[Source data]
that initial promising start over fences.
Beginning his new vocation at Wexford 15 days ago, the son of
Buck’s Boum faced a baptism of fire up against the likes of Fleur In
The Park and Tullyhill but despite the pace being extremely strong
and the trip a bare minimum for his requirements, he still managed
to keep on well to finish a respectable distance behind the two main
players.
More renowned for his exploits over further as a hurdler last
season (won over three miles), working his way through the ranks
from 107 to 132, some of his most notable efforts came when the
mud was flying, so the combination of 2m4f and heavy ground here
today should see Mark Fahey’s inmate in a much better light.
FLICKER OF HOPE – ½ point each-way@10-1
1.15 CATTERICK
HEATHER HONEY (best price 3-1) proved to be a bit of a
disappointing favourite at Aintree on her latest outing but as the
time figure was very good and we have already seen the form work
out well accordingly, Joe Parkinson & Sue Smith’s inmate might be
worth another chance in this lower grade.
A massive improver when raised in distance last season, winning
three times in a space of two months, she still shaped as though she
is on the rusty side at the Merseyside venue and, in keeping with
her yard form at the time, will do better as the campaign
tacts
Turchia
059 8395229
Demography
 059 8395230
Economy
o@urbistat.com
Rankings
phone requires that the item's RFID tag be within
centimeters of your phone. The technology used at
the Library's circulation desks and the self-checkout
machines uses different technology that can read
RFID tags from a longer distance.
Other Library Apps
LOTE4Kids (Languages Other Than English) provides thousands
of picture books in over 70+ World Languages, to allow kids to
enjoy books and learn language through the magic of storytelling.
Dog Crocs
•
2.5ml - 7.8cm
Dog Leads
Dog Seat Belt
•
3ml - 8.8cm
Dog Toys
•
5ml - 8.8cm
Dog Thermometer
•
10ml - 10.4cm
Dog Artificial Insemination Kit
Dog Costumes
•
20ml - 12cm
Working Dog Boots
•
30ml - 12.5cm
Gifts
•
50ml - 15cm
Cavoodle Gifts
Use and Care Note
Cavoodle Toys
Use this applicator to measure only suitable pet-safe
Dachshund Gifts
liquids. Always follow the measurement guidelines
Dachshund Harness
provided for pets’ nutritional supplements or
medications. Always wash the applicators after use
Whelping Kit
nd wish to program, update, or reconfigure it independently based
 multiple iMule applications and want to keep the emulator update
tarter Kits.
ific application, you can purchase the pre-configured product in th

=== PROBLEM REQUIREMENTS ===
Collect each line of the entries that has the word "from", copying it in full.

=== ANSWER TO THE PROBLEM ===
from 107 to 132, some of his most notable efforts came when the
RFID tags from a longer distance.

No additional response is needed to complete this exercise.